Each line of the entries, from the first to the line containing "In order to", is to be transcribed exactly as it stands; include no other lines.

=== Section Start ===

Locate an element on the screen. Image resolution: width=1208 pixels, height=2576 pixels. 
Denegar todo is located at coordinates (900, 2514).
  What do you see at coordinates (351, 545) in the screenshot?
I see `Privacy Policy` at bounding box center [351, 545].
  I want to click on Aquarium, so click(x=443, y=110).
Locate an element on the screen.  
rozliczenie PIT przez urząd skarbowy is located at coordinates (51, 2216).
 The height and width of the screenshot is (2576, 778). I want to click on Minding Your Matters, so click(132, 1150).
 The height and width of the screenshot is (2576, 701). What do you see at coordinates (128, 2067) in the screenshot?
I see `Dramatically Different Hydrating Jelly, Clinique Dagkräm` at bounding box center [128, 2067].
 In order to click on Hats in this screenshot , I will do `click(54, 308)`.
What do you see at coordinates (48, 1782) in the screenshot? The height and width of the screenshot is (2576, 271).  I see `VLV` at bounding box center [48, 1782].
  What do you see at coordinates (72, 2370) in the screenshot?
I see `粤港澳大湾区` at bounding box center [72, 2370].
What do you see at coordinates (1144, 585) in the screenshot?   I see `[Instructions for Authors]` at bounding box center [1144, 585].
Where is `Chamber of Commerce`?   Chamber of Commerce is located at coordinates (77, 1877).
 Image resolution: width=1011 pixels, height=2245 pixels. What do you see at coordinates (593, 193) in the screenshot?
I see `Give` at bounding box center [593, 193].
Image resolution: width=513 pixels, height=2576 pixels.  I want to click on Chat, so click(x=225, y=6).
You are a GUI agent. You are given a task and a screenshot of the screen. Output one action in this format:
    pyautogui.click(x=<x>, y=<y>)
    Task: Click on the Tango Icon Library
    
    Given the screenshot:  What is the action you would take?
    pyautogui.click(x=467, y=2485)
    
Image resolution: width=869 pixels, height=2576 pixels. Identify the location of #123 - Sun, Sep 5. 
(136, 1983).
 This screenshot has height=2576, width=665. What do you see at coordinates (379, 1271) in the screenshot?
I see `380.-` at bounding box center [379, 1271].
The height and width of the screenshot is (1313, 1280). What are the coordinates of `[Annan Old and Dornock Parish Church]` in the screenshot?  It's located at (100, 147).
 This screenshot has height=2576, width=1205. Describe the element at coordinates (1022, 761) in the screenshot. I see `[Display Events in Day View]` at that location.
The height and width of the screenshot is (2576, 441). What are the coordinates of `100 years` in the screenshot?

=== Section End ===

Your solution:
Locate an element on the screen. Image resolution: width=1208 pixels, height=2576 pixels. 
Denegar todo is located at coordinates (900, 2514).
  What do you see at coordinates (351, 545) in the screenshot?
I see `Privacy Policy` at bounding box center [351, 545].
  I want to click on Aquarium, so click(x=443, y=110).
Locate an element on the screen.  
rozliczenie PIT przez urząd skarbowy is located at coordinates (51, 2216).
 The height and width of the screenshot is (2576, 778). I want to click on Minding Your Matters, so click(132, 1150).
 The height and width of the screenshot is (2576, 701). What do you see at coordinates (128, 2067) in the screenshot?
I see `Dramatically Different Hydrating Jelly, Clinique Dagkräm` at bounding box center [128, 2067].
 In order to click on Hats in this screenshot , I will do `click(54, 308)`.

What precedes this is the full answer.